_Task directions_
For the material that follows, return exactly the lines from the one with "contrôles aux frontières, à" through the one with "effectués dans le", both ends included.
====
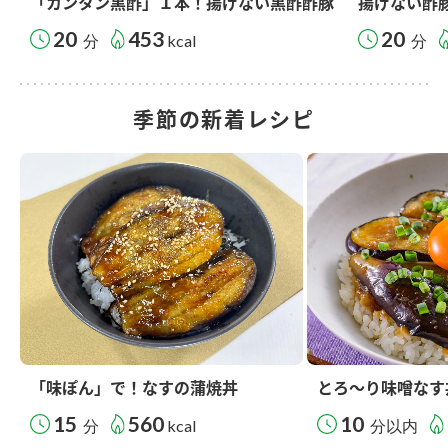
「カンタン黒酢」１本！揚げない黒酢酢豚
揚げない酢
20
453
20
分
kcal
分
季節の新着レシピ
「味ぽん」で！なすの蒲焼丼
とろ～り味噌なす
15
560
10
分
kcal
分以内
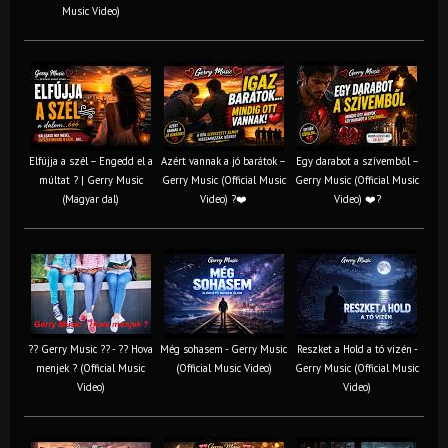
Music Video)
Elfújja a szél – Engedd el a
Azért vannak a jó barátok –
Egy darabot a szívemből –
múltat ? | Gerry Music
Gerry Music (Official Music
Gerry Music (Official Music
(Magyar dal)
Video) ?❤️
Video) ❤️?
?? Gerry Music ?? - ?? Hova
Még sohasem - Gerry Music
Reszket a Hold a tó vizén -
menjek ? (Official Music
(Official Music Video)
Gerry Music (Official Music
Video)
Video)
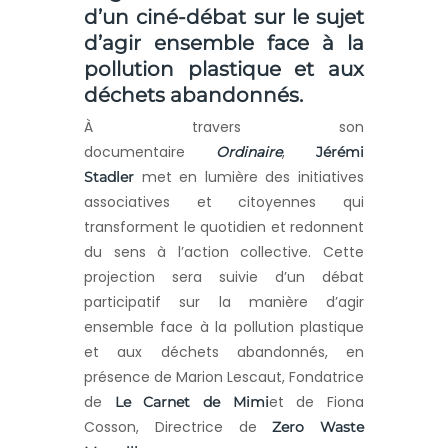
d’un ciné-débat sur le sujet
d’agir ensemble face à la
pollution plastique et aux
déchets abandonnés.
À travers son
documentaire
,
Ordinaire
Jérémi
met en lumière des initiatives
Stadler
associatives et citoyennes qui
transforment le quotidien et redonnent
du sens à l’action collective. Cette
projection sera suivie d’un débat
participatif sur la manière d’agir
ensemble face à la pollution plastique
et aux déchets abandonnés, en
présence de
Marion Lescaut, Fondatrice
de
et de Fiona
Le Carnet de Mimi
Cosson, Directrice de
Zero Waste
====
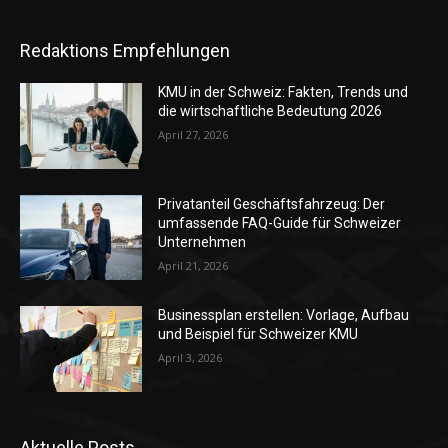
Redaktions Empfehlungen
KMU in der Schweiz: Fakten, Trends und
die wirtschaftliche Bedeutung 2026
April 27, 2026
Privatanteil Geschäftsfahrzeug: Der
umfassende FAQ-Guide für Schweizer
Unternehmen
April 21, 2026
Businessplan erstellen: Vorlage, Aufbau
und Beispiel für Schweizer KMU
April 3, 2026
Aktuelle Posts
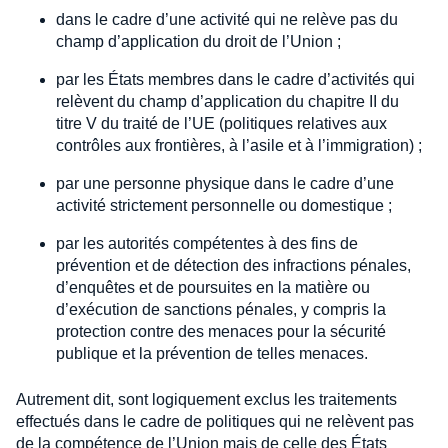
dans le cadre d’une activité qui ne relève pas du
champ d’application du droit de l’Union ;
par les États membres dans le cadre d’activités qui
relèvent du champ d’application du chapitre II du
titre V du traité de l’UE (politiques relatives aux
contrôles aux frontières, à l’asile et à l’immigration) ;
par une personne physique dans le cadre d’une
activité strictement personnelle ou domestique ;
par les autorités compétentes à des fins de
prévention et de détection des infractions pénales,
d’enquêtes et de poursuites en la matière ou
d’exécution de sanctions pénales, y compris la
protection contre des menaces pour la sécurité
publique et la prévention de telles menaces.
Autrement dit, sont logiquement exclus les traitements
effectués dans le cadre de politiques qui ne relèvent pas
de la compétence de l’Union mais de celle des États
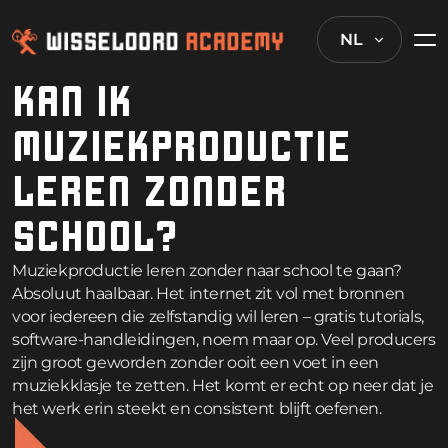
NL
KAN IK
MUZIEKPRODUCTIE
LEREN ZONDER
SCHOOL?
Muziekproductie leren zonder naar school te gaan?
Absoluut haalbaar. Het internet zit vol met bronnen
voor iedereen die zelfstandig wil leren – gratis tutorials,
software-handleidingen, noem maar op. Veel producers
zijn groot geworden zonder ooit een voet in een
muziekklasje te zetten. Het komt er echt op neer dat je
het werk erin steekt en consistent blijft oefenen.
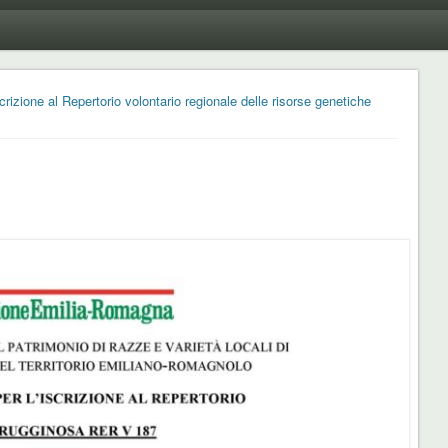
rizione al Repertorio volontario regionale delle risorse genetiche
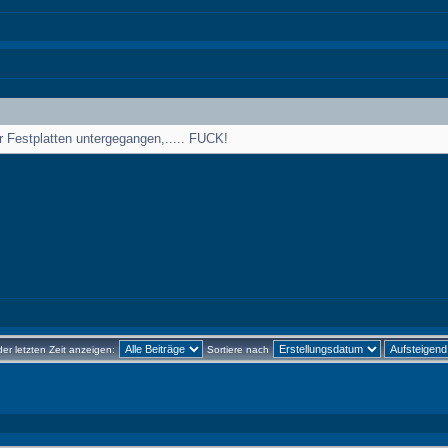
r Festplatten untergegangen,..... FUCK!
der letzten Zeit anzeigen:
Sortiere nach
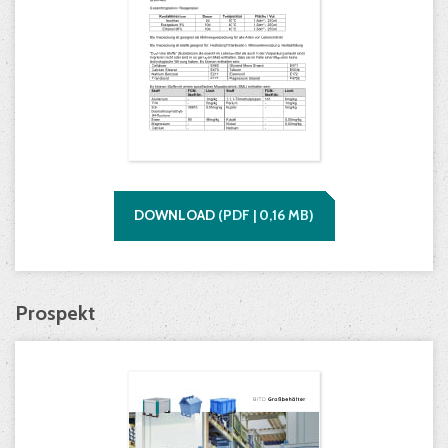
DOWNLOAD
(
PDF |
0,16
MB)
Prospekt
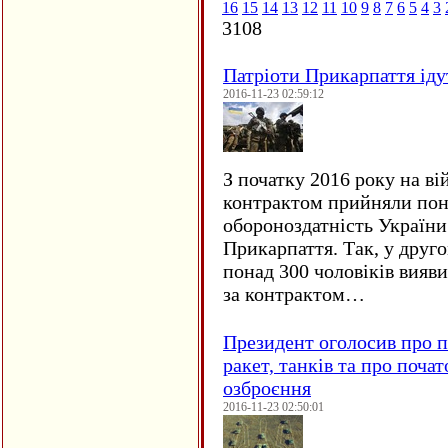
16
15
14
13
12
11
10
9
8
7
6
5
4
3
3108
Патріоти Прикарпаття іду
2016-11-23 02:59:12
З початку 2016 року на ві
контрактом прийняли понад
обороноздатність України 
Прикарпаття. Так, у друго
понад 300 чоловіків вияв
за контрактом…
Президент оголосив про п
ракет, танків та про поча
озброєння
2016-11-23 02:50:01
====
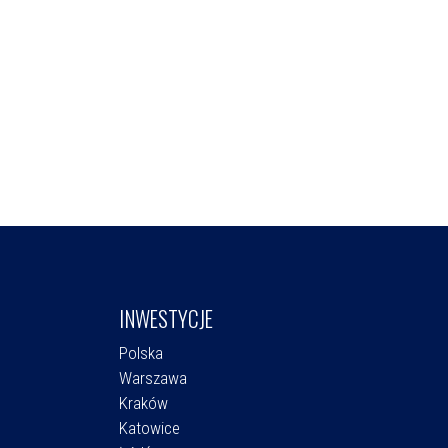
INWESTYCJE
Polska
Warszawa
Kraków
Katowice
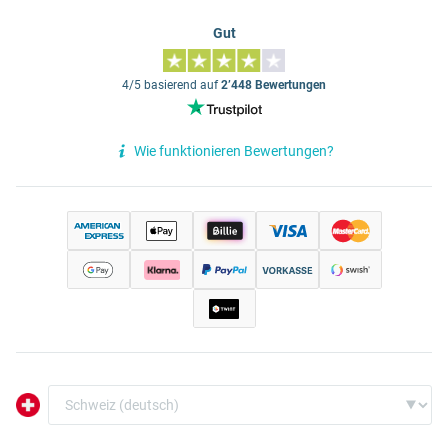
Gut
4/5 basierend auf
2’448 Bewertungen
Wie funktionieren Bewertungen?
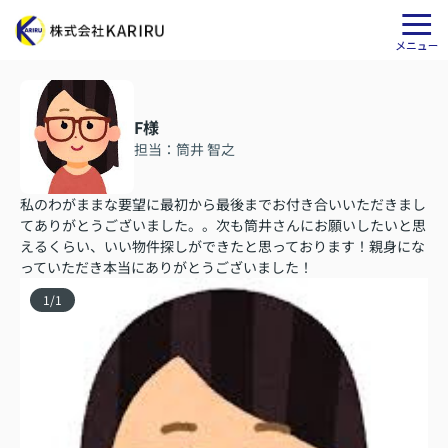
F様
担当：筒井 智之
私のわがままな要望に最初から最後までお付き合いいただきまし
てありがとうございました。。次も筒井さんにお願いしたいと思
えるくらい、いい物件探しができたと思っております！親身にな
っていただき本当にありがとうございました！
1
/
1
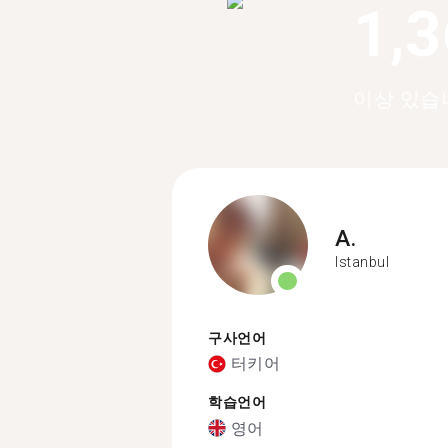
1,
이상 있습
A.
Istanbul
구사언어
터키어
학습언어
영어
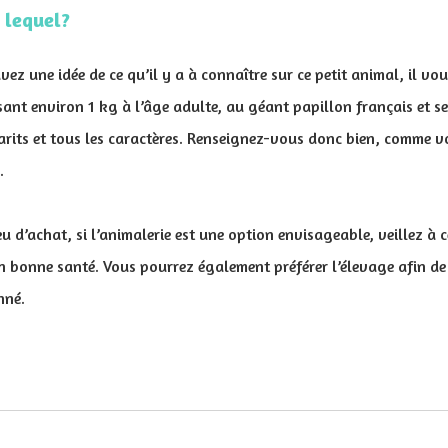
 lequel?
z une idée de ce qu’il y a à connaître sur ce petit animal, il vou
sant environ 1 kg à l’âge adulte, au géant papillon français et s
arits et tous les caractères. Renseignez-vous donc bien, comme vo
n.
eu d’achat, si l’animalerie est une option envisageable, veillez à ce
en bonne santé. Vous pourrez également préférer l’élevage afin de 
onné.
====
_Problem solution_
contrôles aux frontières, à l’asile et à l’immigration) ;
par une personne physique dans le cadre d’une
activité strictement personnelle ou domestique ;
par les autorités compétentes à des fins de
prévention et de détection des infractions pénales,
d’enquêtes et de poursuites en la matière ou
d’exécution de sanctions pénales, y compris la
protection contre des menaces pour la sécurité
publique et la prévention de telles menaces.
Autrement dit, sont logiquement exclus les traitements
effectués dans le cadre de politiques qui ne relèvent pas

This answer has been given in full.